Start of Data for analysis

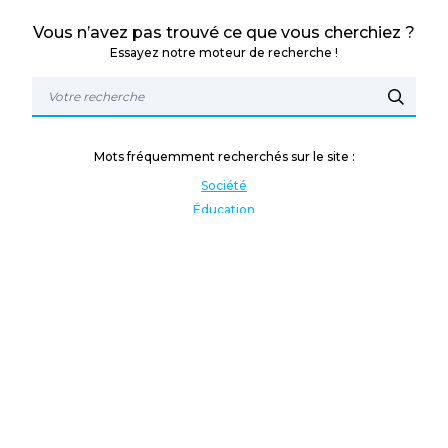
Vous n’avez pas trouvé ce que vous cherchiez ?
Essayez notre moteur de recherche !
Mots fréquemment recherchés sur le site :
Société
Éducation
Fonction publique
Jeunesse et sport
Enseignement supérieur
Rémunération
Vos droits
International
Culture
Enseigner à l'étranger
Covid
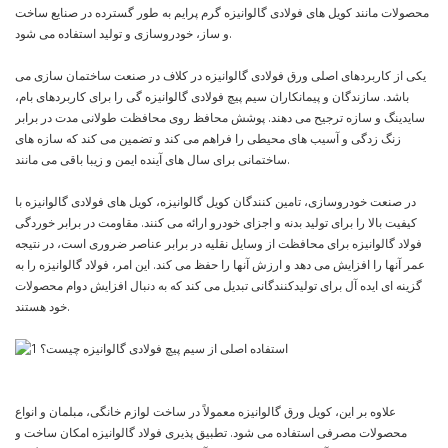
محصولات مانند کویل های فولادی گالوانیزه گرم پرایم به طور گسترده در صنایع ساخت
و ساز، خودروسازی و تولید استفاده می شود.
یکی از کاربردهای اصلی ورق فولادی گالوانیزه در کلاف در صنعت ساختمان سازی می
باشد. سازندگان و پیمانکاران سیم پیچ فولادی گالوانیزه گی را برای کاربردهای بام،
سایدینگ و سازه ترجیح می دهند. پوشش محافظ روی محافظت طولانی مدت در برابر
زنگ زدگی و آسیب های محیطی را فراهم می کند و تضمین می کند که سازه های
ساختمانی برای سال های آینده ایمن و زیبا باقی می مانند.
در صنعت خودروسازی، تامین کنندگان کویل گالوانیزه، کویل های فولادی گالوانیزه با
کیفیت بالا را برای تولید بدنه و اجزای خودرو ارائه می کنند. مقاومت در برابر خوردگی
فولاد گالوانیزه برای محافظت از وسایل نقلیه در برابر عناصر ضروری است، در نتیجه
عمر آنها را افزایش می دهد و ارزش آنها را حفظ می کند. این امر، فولاد گالوانیزه را به
گزینه ای ایده آل برای تولیدکنندگانی تبدیل می کند که به دنبال افزایش دوام محصولات
خود هستند.
علاوه بر این، کویل ورق گالوانیزه معمولاً در ساخت لوازم خانگی، مبلمان و انواع
محصولات مصرفی استفاده می شود. تطبیق پذیری فولاد گالوانیزه امکان ساخت و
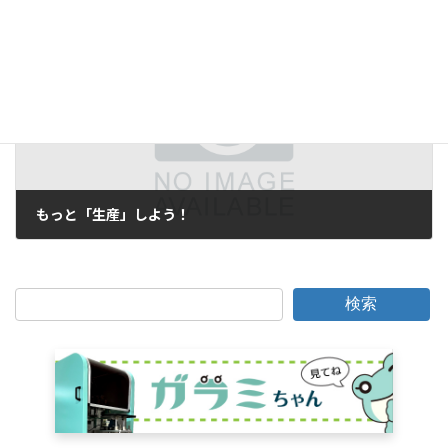
2021年8月20日
次の記事
もっと「生産」しよう！
2021年10月4日
検索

End of Data for analysis

* What is being asked
The records are to be returned verbatim. Skip any picture they contain.

* Expected output
Vous n’avez pas trouvé ce que vous cherchiez ?
Essayez notre moteur de recherche !
Mots fréquemment recherchés sur le site :
Société
Éducation
Fonction publique
Jeunesse et sport
Enseignement supérieur
Rémunération
Vos droits
International
Culture
Enseigner à l'étranger
Covid
محصولات مانند کویل های فولادی گالوانیزه گرم پرایم به طور گسترده در صنایع ساخت
و ساز، خودروسازی و تولید استفاده می شود.
یکی از کاربردهای اصلی ورق فولادی گالوانیزه در کلاف در صنعت ساختمان سازی می
باشد. سازندگان و پیمانکاران سیم پیچ فولادی گالوانیزه گی را برای کاربردهای بام،
سایدینگ و سازه ترجیح می دهند. پوشش محافظ روی محافظت طولانی مدت در برابر
زنگ زدگی و آسیب های محیطی را فراهم می کند و تضمین می کند که سازه های
ساختمانی برای سال های آینده ایمن و زیبا باقی می مانند.
در صنعت خودروسازی، تامین کنندگان کویل گالوانیزه، کویل های فولادی گالوانیزه با
کیفیت بالا را برای تولید بدنه و اجزای خودرو ارائه می کنند. مقاومت در برابر خوردگی
فولاد گالوانیزه برای محافظت از وسایل نقلیه در برابر عناصر ضروری است، در نتیجه
عمر آنها را افزایش می دهد و ارزش آنها را حفظ می کند. این امر، فولاد گالوانیزه را به
گزینه ای ایده آل برای تولیدکنندگانی تبدیل می کند که به دنبال افزایش دوام محصولات
خود هستند.
علاوه بر این، کویل ورق گالوانیزه معمولاً در ساخت لوازم خانگی، مبلمان و انواع
محصولات مصرفی استفاده می شود. تطبیق پذیری فولاد گالوانیزه امکان ساخت و
2021年8月20日
次の記事
もっと「生産」しよう！
2021年10月4日
検索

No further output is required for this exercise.